Credit Suisse CEO Thrilled To Hear Client Response To “We’ve Pleaded Guilty To Extensive Tax Fraud” Is “Yeah, And?”By Bess Levin
As you may have heard, yesterday Credit Suisse paid a $2.6 billion fine and pleaded guilty to doing the thing that Swiss banks were put on this earth to do– helping American clients avoid paying taxes by hiding their assets from the IRS. Now, some people might worry that copping to engaging in years of highly illegal activity would cause clients and counterparties to look at the bank differently. In fact, CEO Brady Dougan was one of those people, which caused him to get on the horn and conduct a small poll to see if anyone would have trouble doing business with Credit Suisse moving forward. The great news is that apparently no one gives a shit.
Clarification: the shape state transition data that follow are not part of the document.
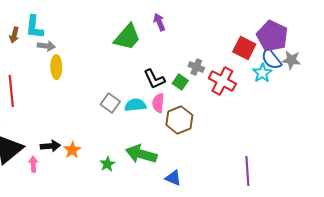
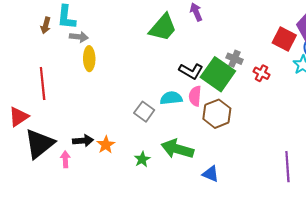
black L-shape: (154, 79) -> (191, 71), turned -35
red cross: (222, 81) -> (261, 73), size x0.6
green square: (180, 82) -> (218, 74), size x2.0
gray square: (110, 103) -> (144, 112), moved

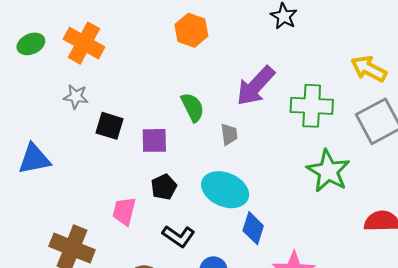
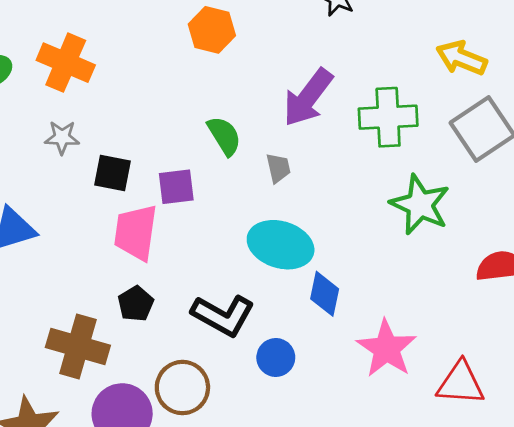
black pentagon: (164, 187) -> (136, 304), moved
pink trapezoid: (124, 211) -> (136, 232), moved, size x1.4
black L-shape: (179, 236) -> (223, 315), size x1.4

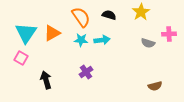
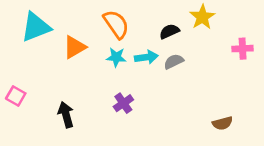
black semicircle: (109, 15) -> (169, 31), moved, turned -40
cyan triangle: (26, 33) -> (36, 27), moved, turned 35
gray semicircle: (148, 43) -> (174, 62), moved, turned 136
pink square: (21, 58) -> (16, 96), moved

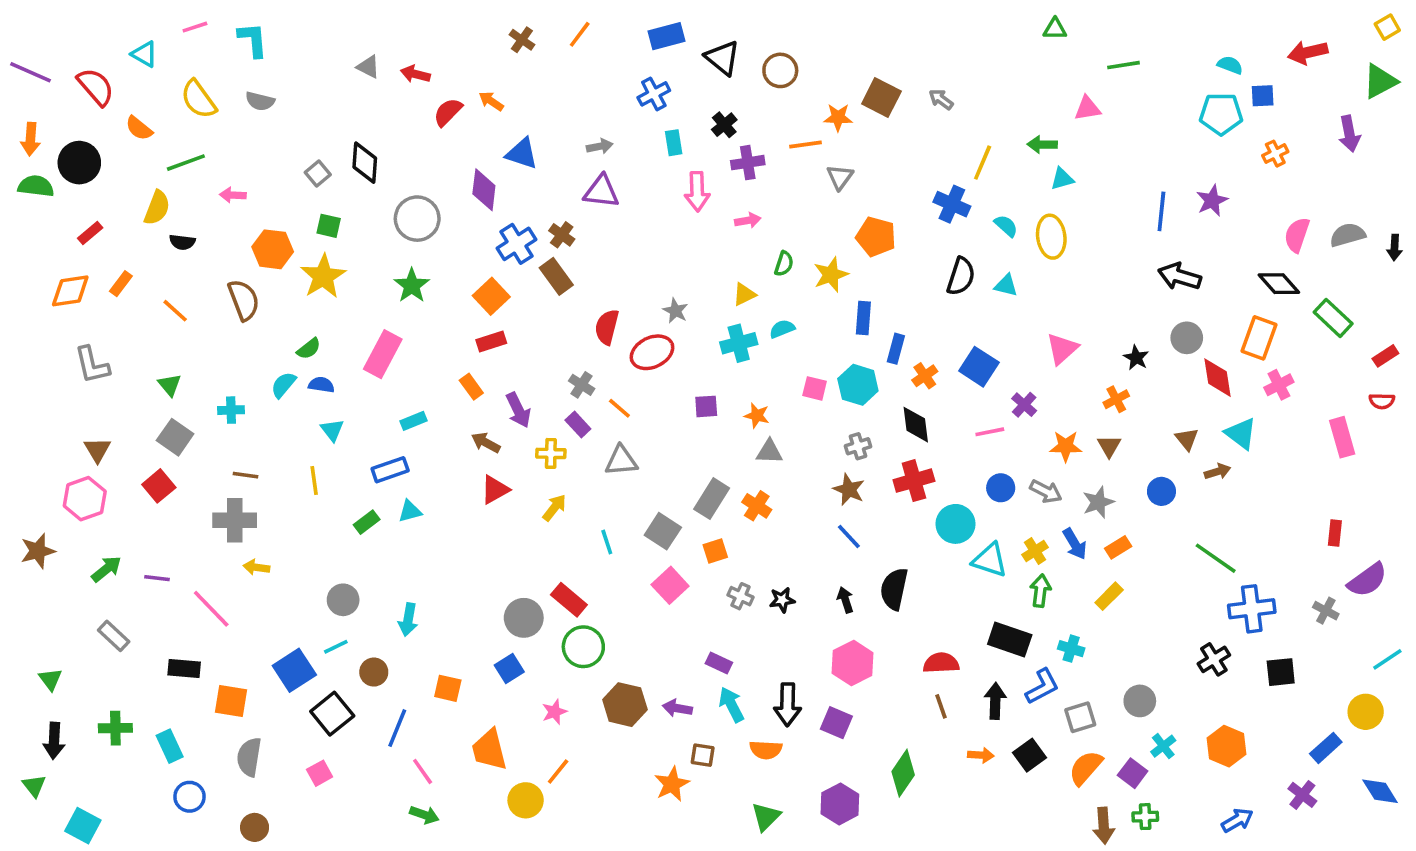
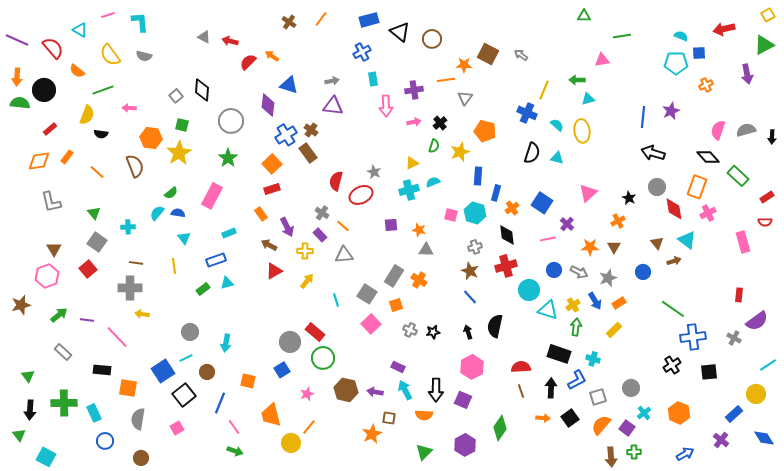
black cross: (724, 125) -> (440, 123), moved
green cross: (115, 728) -> (64, 403), size x1.4

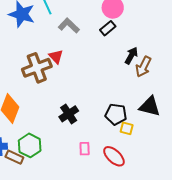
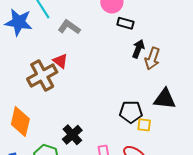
black rectangle: (108, 28) -> (125, 23), moved, turned 63
black cross: (69, 114) -> (72, 135), moved

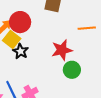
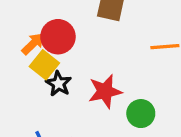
red star: (62, 50) -> (105, 91), moved

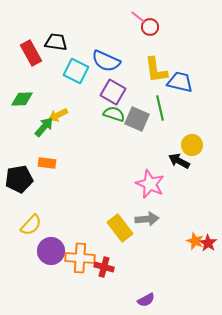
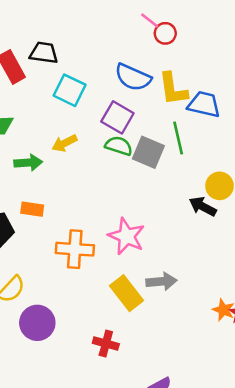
blue semicircle: (106, 61) -> (133, 77), moved
yellow arrow: (58, 115) -> (64, 143), moved
green arrow: (44, 127) -> (28, 163), turned 45
pink star: (150, 184) -> (126, 236), moved
orange cross: (80, 258) -> (75, 249), moved

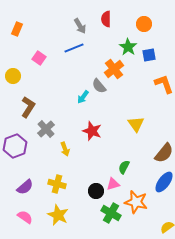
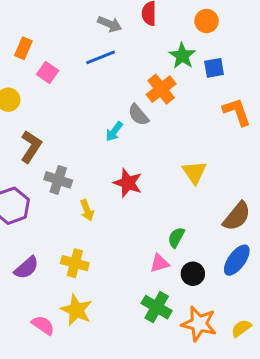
gray arrow: (80, 26) -> (110, 24), turned -35
orange rectangle: (17, 29) -> (23, 48), moved
gray cross: (46, 129) -> (58, 180), turned -30
black circle: (96, 191) -> (193, 274), moved
orange star: (136, 202) -> (199, 324), moved
pink semicircle: (25, 217) -> (43, 325), moved

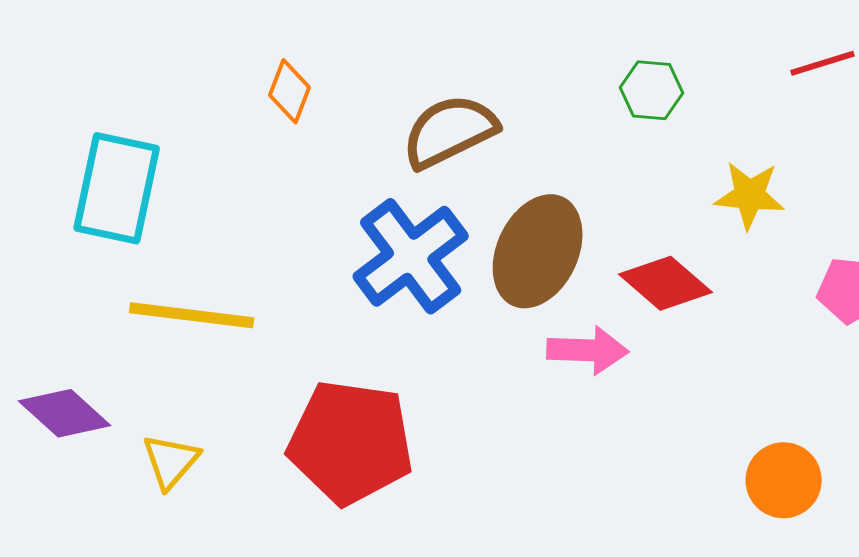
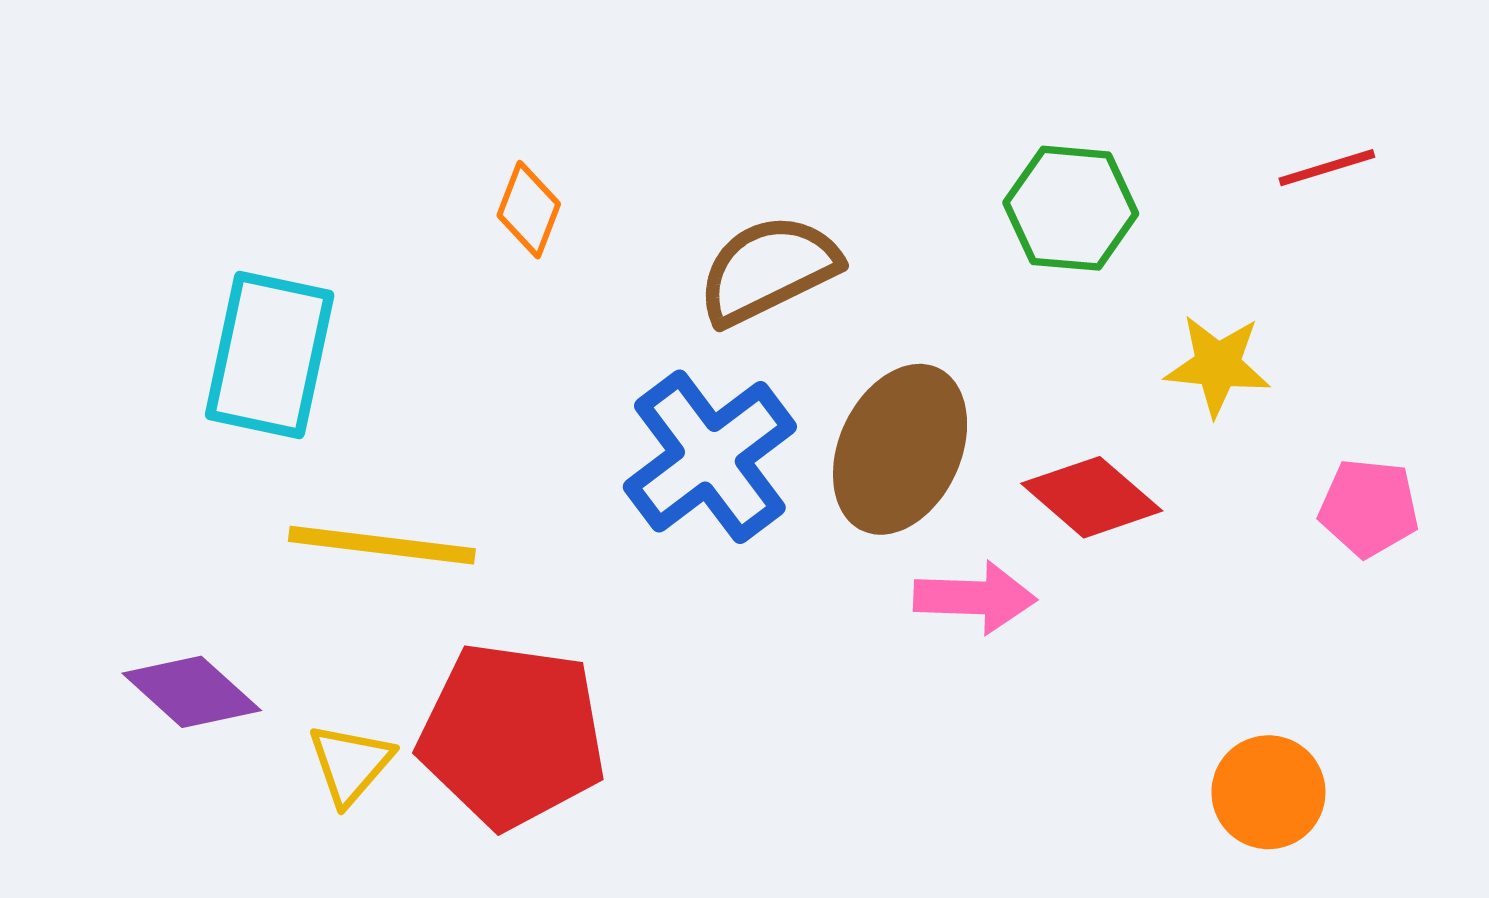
green hexagon: (652, 90) -> (1071, 208), size x1.4
red pentagon: (351, 442) -> (512, 735), moved

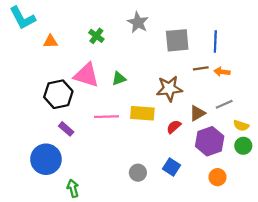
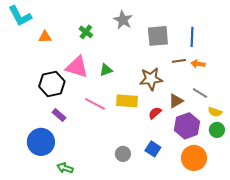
gray line: (224, 104) -> (200, 93), turned 56
pink line: (107, 117) -> (95, 104), turned 30
orange circle: (218, 177) -> (194, 158), size x1.6
green arrow: (73, 188) -> (65, 168), turned -56

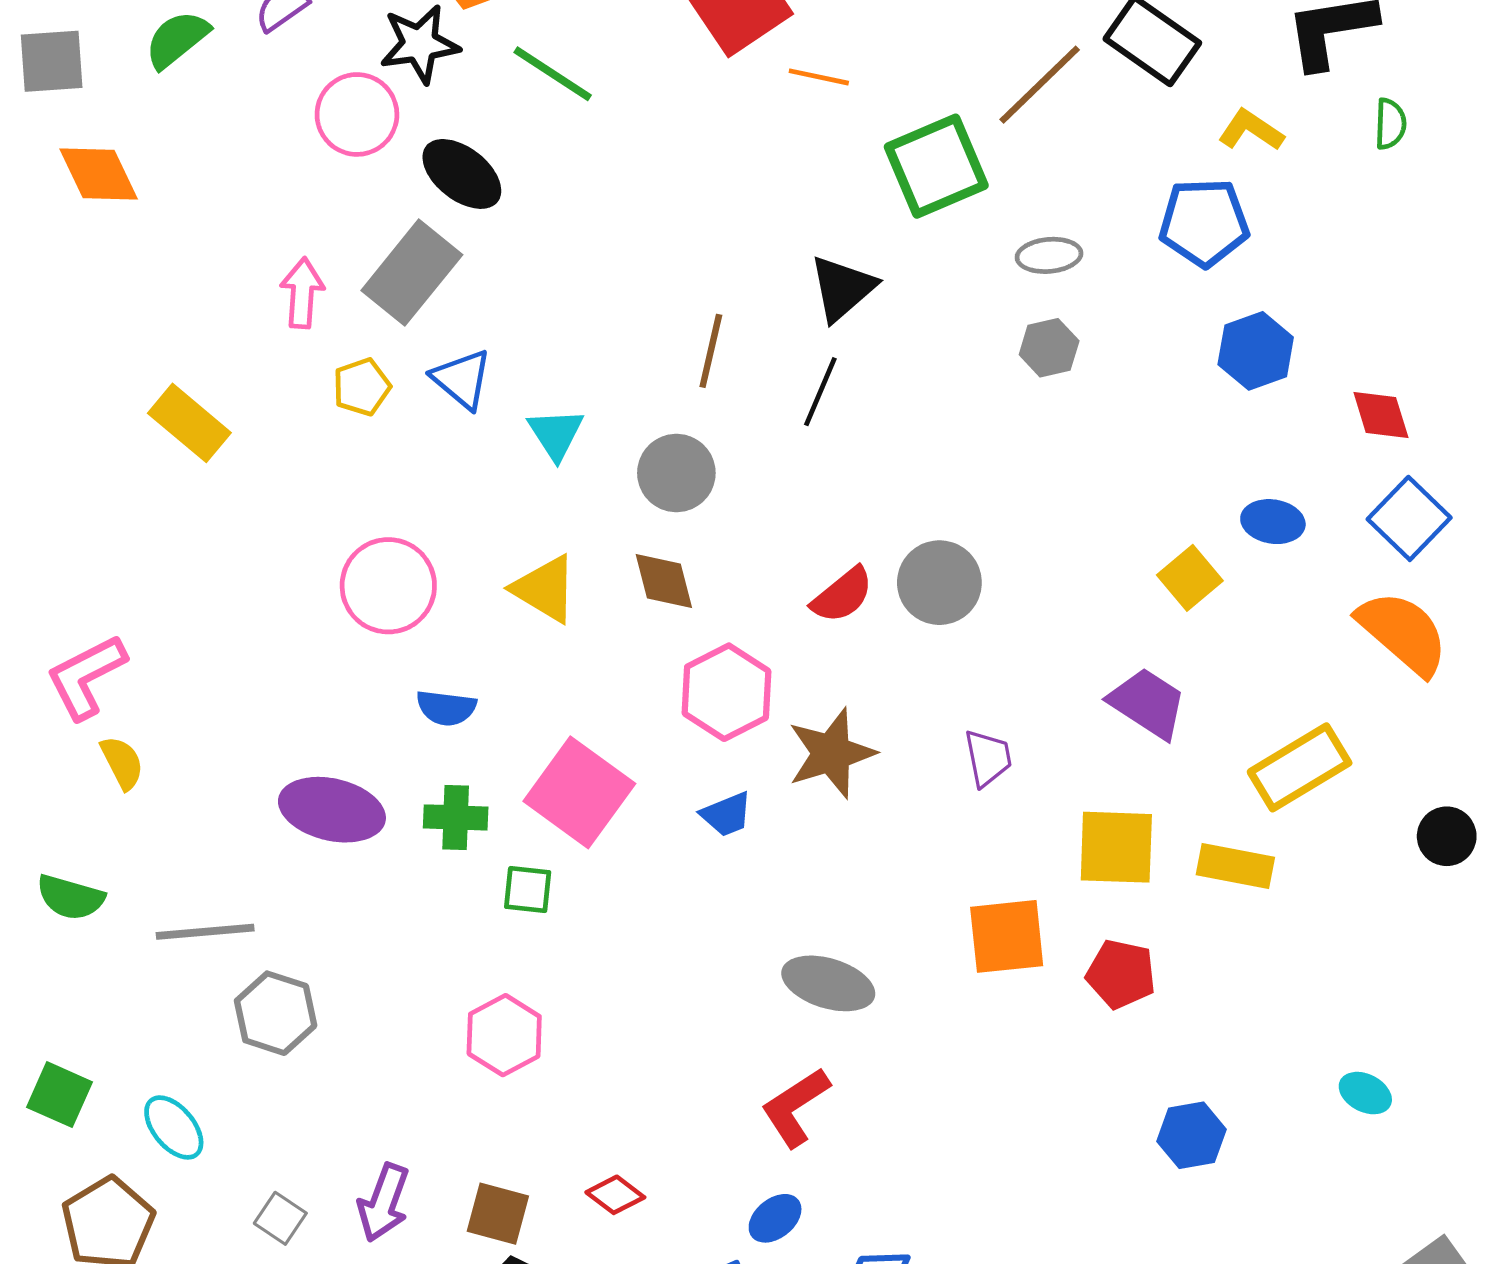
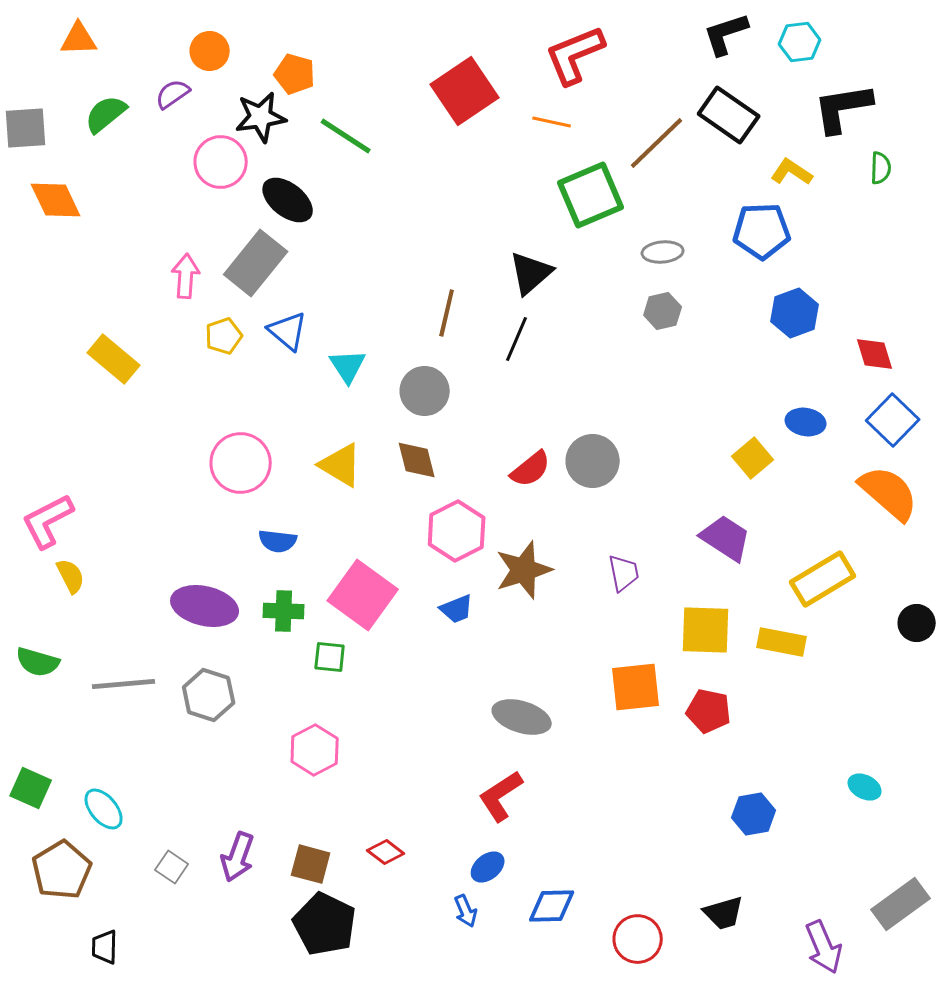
orange line: (819, 77) -> (552, 122), moved
gray hexagon: (276, 1013) -> (209, 695), moved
Credit Suisse Chief Executive Officer Brady Dougan said he doesn’t expect a guilty plea to a U.S. criminal charge will drive customers away from Switzerland’s second-biggest bank. “All the discussions with clients have actually been very reassuring,” Dougan said on a call with analysts and reporters today. “We continue to be hopeful and encouraged that there will be very little impact on business as we go forward.”
Another person for whom the guilty plea is water off a duck’s back is Lloyd Blankfein.
…early indications suggest that Credit Suisse’s counterparties won’t turn their backs on Switzerland’s second-biggest bank. Lloyd Blankfein, CEO of Goldman Sachs Group Inc., said on May 16 that “it becomes a very weighty decision for us to cut someone off, and we wouldn’t do it lightly.”
And while New York Life insurance is going to perform a series of tests on the bank to determine if it carries a gene for breaking the law, for now it’s sticking with the Swiss.
Some clients could react differently. New York Life Insurance Co., which manages more than $500 billion and is a client of Credit Suisse, will re-evaluate its relationship with the bank, said John Kim, the firm’s chief investment officer. The insurer will seek to “determine whether there’s something sort of systematic to that institution that caused them to behave poorly on one side of their business, and whether that extends to the investment banking side,” Kim said in an interview.